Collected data
-------

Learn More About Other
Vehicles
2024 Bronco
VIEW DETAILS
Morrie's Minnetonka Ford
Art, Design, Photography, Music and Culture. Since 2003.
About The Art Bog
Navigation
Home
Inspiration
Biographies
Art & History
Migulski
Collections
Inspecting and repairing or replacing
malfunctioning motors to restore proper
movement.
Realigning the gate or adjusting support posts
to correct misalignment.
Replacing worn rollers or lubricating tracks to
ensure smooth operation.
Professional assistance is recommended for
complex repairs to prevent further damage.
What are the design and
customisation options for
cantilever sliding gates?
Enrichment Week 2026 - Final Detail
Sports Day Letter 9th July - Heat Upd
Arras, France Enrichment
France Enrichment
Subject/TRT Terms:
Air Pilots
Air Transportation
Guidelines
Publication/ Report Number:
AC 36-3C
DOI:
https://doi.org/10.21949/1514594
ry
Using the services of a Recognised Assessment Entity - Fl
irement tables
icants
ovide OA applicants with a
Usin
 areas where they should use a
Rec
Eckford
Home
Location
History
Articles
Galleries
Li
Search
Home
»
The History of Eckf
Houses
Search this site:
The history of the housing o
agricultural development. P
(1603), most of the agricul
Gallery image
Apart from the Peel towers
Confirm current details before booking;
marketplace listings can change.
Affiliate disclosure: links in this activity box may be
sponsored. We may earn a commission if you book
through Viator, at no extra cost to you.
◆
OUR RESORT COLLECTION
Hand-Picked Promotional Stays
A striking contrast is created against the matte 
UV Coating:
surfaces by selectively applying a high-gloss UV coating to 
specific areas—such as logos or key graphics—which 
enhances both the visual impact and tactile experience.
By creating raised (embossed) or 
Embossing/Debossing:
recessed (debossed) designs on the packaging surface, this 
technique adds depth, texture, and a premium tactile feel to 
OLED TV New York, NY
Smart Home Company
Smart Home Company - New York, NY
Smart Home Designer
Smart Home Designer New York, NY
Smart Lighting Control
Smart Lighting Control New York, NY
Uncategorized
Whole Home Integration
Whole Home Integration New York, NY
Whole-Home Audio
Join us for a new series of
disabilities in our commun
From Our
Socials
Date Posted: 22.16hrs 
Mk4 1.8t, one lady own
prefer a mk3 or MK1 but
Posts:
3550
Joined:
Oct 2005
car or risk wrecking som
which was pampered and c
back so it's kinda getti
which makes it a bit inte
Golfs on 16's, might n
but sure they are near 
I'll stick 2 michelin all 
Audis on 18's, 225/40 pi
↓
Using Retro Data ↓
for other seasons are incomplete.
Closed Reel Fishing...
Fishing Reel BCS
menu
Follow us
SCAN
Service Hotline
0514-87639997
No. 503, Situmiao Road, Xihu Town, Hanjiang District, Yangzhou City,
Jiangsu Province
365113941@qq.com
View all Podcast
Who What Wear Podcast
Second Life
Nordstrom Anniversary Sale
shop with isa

-------

TASK DESCRIPTION: What is needed here is every record above, repeated exactly.

EXERCISE RESPONSE:
Learn More About Other
Vehicles
2024 Bronco
VIEW DETAILS
Morrie's Minnetonka Ford
Art, Design, Photography, Music and Culture. Since 2003.
About The Art Bog
Navigation
Home
Inspiration
Biographies
Art & History
Migulski
Collections
Inspecting and repairing or replacing
malfunctioning motors to restore proper
movement.
Realigning the gate or adjusting support posts
to correct misalignment.
Replacing worn rollers or lubricating tracks to
ensure smooth operation.
Professional assistance is recommended for
complex repairs to prevent further damage.
What are the design and
customisation options for
cantilever sliding gates?
Enrichment Week 2026 - Final Detail
Sports Day Letter 9th July - Heat Upd
Arras, France Enrichment
France Enrichment
Subject/TRT Terms:
Air Pilots
Air Transportation
Guidelines
Publication/ Report Number:
AC 36-3C
DOI:
https://doi.org/10.21949/1514594
ry
Using the services of a Recognised Assessment Entity - Fl
irement tables
icants
ovide OA applicants with a
Usin
 areas where they should use a
Rec
Eckford
Home
Location
History
Articles
Galleries
Li
Search
Home
»
The History of Eckf
Houses
Search this site:
The history of the housing o
agricultural development. P
(1603), most of the agricul
Gallery image
Apart from the Peel towers
Confirm current details before booking;
marketplace listings can change.
Affiliate disclosure: links in this activity box may be
sponsored. We may earn a commission if you book
through Viator, at no extra cost to you.
◆
OUR RESORT COLLECTION
Hand-Picked Promotional Stays
A striking contrast is created against the matte 
UV Coating:
surfaces by selectively applying a high-gloss UV coating to 
specific areas—such as logos or key graphics—which 
enhances both the visual impact and tactile experience.
By creating raised (embossed) or 
Embossing/Debossing:
recessed (debossed) designs on the packaging surface, this 
technique adds depth, texture, and a premium tactile feel to 
OLED TV New York, NY
Smart Home Company
Smart Home Company - New York, NY
Smart Home Designer
Smart Home Designer New York, NY
Smart Lighting Control
Smart Lighting Control New York, NY
Uncategorized
Whole Home Integration
Whole Home Integration New York, NY
Whole-Home Audio
Join us for a new series of
disabilities in our commun
From Our
Socials
Date Posted: 22.16hrs 
Mk4 1.8t, one lady own
prefer a mk3 or MK1 but
Posts:
3550
Joined:
Oct 2005
car or risk wrecking som
which was pampered and c
back so it's kinda getti
which makes it a bit inte
Golfs on 16's, might n
but sure they are near 
I'll stick 2 michelin all 
Audis on 18's, 225/40 pi
↓
Using Retro Data ↓
for other seasons are incomplete.
Closed Reel Fishing...
Fishing Reel BCS
menu
Follow us
SCAN
Service Hotline
0514-87639997
No. 503, Situmiao Road, Xihu Town, Hanjiang District, Yangzhou City,
Jiangsu Province
365113941@qq.com
View all Podcast
Who What Wear Podcast
Second Life
Nordstrom Anniversary Sale
shop with isa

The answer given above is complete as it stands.